Oligohydramnios in pregnant women who use drugs affecting the renin-angiotensin system in the second and third trimesters of pregnancy can result in the following: reduced fetal renal function leading to anuria and renal failure, fetal lung hypoplasia, skeletal deformations, including skull hypoplasia, hypotension, and death. Perform serial ultrasound examinations to assess the intra-amniotic environment. Fetal testing may be appropriate, based on the week of pregnancy. Patients and physicians should be aware, however, that oligohydramnios may not appear until after the fetus has sustained irreversible injury. Closely observe infants with histories of in utero exposure to irbesartan and hydrochlorothiazide for hypotension, oliguria, and other symptoms of renal impairment. In neonates with a history of in utero exposure to irbesartan and hydrochlorothiazide, if oliguria or hypotension occurs, direct attention toward support of blood pressure and renal perfusion. Exchange transfusion or dialysis may be required as means of reversing hypotension and/or substituting for disordered renal function.

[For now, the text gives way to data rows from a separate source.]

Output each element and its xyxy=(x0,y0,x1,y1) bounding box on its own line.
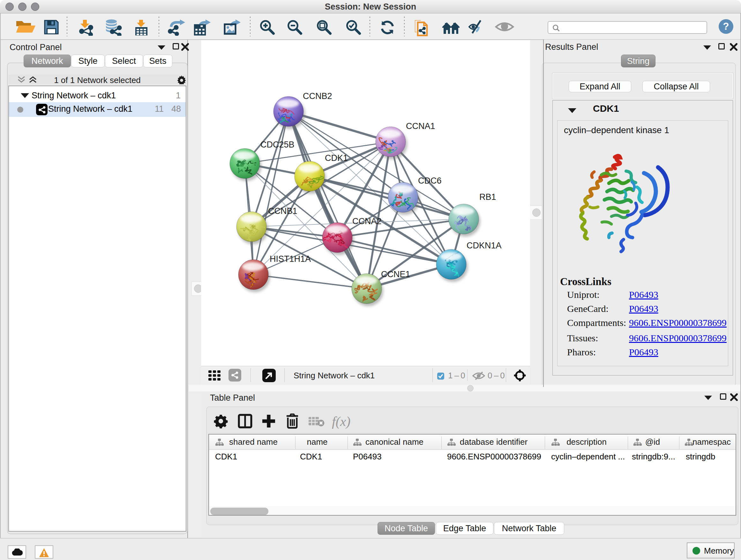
svg-text:CDC6: CDC6 xyxy=(418,176,442,186)
svg-text:RB1: RB1 xyxy=(479,192,496,202)
svg-text:CCNE1: CCNE1 xyxy=(381,269,410,279)
svg-text:CCNA1: CCNA1 xyxy=(406,121,435,131)
svg-text:CDK1: CDK1 xyxy=(325,153,348,163)
svg-text:CCNB2: CCNB2 xyxy=(303,91,332,101)
svg-text:CDKN1A: CDKN1A xyxy=(467,241,502,250)
svg-text:CCNA2: CCNA2 xyxy=(352,216,382,226)
svg-text:CDC25B: CDC25B xyxy=(260,140,294,149)
svg-text:?: ? xyxy=(723,21,729,32)
svg-text:HIST1H1A: HIST1H1A xyxy=(270,254,311,264)
svg-text:CCNB1: CCNB1 xyxy=(268,206,297,216)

Thiazides cross the placenta, and use of thiazides during pregnancy is associated with a risk of fetal or neonatal jaundice, thrombocytopenia, and possibly other adverse reactions that have occurred in adults [see Warnings and Precautions (5.1)].

Data

Animal data

Irbesartan crosses the placenta in rats and rabbits. In female rats given irbesartan prior to mating through gestation and lactation at oral doses of 50, 180, or 650 mg/kg/day (1.6 to 21.1 times the maximum recommended human dose (MRHD) based on body surface area), fetuses examined on Gestation Day 20 showed increased incidences of hydroureter and renal pelvic cavitation and/or absence of renal papilla in all irbesartan-treated groups. Subcutaneous edema also occurred in fetuses at maternal doses ≥180 mg/kg/day (5.8 times the MRHD). These anomalies occurred when female rats received irbesartan from prior to mating through Day 20 of gestation but were not observed in pups postnatally in the same study, or when irbesartan was given to pregnant rats only during organogenesis (Gestation Day 6 through Gestation Day 15) at oral doses from 50 to 450 mg/kg/day (up to 14.6 times the MRHD). In addition, no adverse effects on kidney development were observed in pups from dams given irbesartan from Gestation Day 15 through Lactation Day 24 at doses of 50, 180, or 650 mg/kg/day (up to 21.1 times the MRHD). The observed effects are believed to be late gestational effects of the drug. Pregnant rabbits given oral doses of irbesartan of 30 mg/kg/day (1.9 times the MRHD based on body surface area) experienced a high rate of maternal mortality and abortion. Surviving females had a slight increase in early resorptions and a corresponding decrease in live fetuses.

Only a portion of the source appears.